Konotasi yang salah mengenai konsep pengendalian OPT baik di perusahaan maupun masyarakat adalah pengendalian yang identik dengan penyemprotan pestisida. Terlebih lagi, stigma pengendalian hayati adalah bersifat lambat dan tidak mudah diaplikasikan.
Pemahaman ini harus dapat diluruskan bahwa dalam pengendalian OPT terdapat dua tindakan yakni proaktif dan reaktif. Tindakan proaktif dilakukan ketika dijumpai OPT yang berpotensi menyebabkan kerusakan tanaman kelapa sawit sehingga tujuan tindakan ini adalah untuk mencegah OPT tersebut melewati batas ambang ekonomi. Pada kondisi inilah pekebun dapat menerapkan teknologi pengendalian hayati.

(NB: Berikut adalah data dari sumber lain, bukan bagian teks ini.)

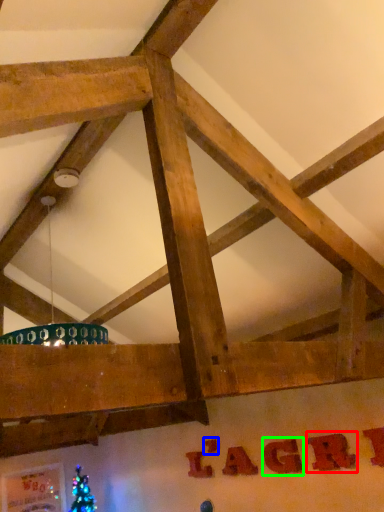 Question: Which is farther away from letter (highlighted by a red box)? letter (highlighted by a blue box) or letter (highlighted by a green box)?

Choices:
 (A) letter
 (B) letter

Answer: (A) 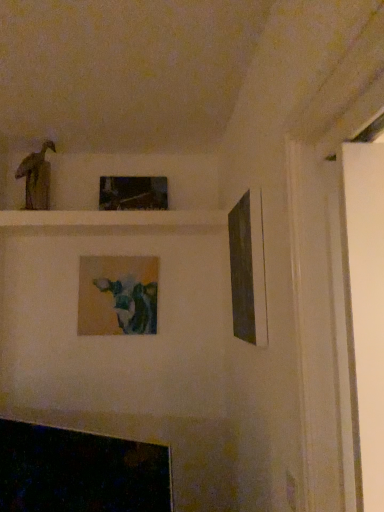 Question: Is matte black picture frame at right, which is the third picture frame from back to front, at the back of matte brown statue at upper left?

Choices:
 (A) no
 (B) yes

Answer: (A)

Question: Is matte brown statue at upper left facing towards matte black picture frame at right, which is the third picture frame from back to front?

Choices:
 (A) yes
 (B) no

Answer: (B)

Question: Considering the relative positions of matte brown statue at upper left and matte black picture frame at right, which is the first picture frame from front to back, in the image provided, is matte brown statue at upper left in front of matte black picture frame at right, which is the first picture frame from front to back,?

Choices:
 (A) no
 (B) yes

Answer: (A)

Question: Considering the relative sizes of matte brown statue at upper left and matte black picture frame at right, arranged as the first picture frame when viewed from the right, in the image provided, is matte brown statue at upper left smaller than matte black picture frame at right, arranged as the first picture frame when viewed from the right,?

Choices:
 (A) yes
 (B) no

Answer: (A)

Question: From a real-world perspective, is matte brown statue at upper left on matte black picture frame at right, arranged as the first picture frame when viewed from the right?

Choices:
 (A) yes
 (B) no

Answer: (A)

Question: Would you say matte black picture frame at right, the 3th picture frame positioned from the left, is inside or outside metallic reflective frame at upper center, placed as the 2th picture frame when sorted from right to left?

Choices:
 (A) outside
 (B) inside

Answer: (A)

Question: From a real-world perspective, is matte black picture frame at right, which is the third picture frame from back to front, positioned above or below metallic reflective frame at upper center, which is the 2th picture frame from left to right?

Choices:
 (A) above
 (B) below

Answer: (B)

Namun apabila kondisi OPT telah melewati batas ambang ekonominya, maka dapat dilakukan tindakan reaktif yang bertujuan untuk menurunkan populasi OPT dengan segera sehingga tidak lagi menyebabkan kerugian ekonomi. Pada tahap ini, pengendalian dapat menggunakan pestisida kimia jika tidak lagi tersedia pengendalian yang sifatnya biologis.
Banyak penelitian menyebutkan bahwa penggunaan pestisida di perkebunan kelapa sawit tidak menimbulkan residu bahan kimia pada produk turunan terutama yang dikonsumsi oleh manusia. Namun, konsep pengendalian hayati dilakukan tidak hanya bertujuan untuk mengurangi pencemaran lingkungan akibat bahan kimia yang digunakan tetapi yang lebih penting adalah menciptakan keseimbangan habitat khususnya antara OPT dan musuh alaminya sehingga keberadaan OPT tetap berada di bawah ambang yang tidak merugikan secara ekonomi.
Terlebih lagi, kondisi kesetimbangan alami ini dapat berlangsung secara terus menerus sehingga pendapatan akan terus meningkat karena tidak diperlukannya lagi biaya pengendalian OPT.
PPKS memiliki satu kelompok penelitian tersendiri yang membidangi masalah proteksi tanaman kelapa sawit. Pengembangan berbagai agensia pengendali hayati menjadi salah satu fokus penelitian di PPKS yang selalu dilakukan setiap tahun kegiatan sehingga menjadi titik tumpu dengan slogan ‘Green Agriculture, inspiring for innnovation’.
Hampir setiap tahun juga, kelompok penelitian ini menghasilkan berbagai produk pengendali hayati yang sangat ramah lingkungan.
Berbagai produk maupun penelitian pengendalian hayati yang sampai saat ini masih digunakan diantaranya adalah pemanfaatan burung hantu Tyto alba untuk pengendalian hama tikus, aplikasi virus NPV untuk ulat api Setothosea asigna dan Setora nitens, penggunaan berbagai jamur entomopatogen seperti jamur Metarhizium anisopliae untuk pengendalian hama Oryctes rhinoceros dan jamur Cordyceps millitaris untuk pupa ulat api, konservasi predator dan parasitoid berbagai ulat pemakan daun kelapa sawit melalui penanaman tanaman berguna seperti Turnera subulata dan Antigonon leptopus, aplikasi Trichoderma spp. dan mikorisa untuk pengendalian penyakit Ganoderma, bahkan berbagai serangga yang potensial mengendalikan gulma Mikania micrantha dan Chromolaena odorata.
Berbagai agensia hayati tersebut telah dikemas dalam satu teknologi maupun suatu produk yang dapat diaplikasikan dengan mudah di lapangan. Produk lain yang bersifat non pestisida adalah berbagai feromon FEROMONAS, RHYNCHOMONAS, dan ORICMAS untuk mengendalikan berbagai hama kumbang kelapa sawit.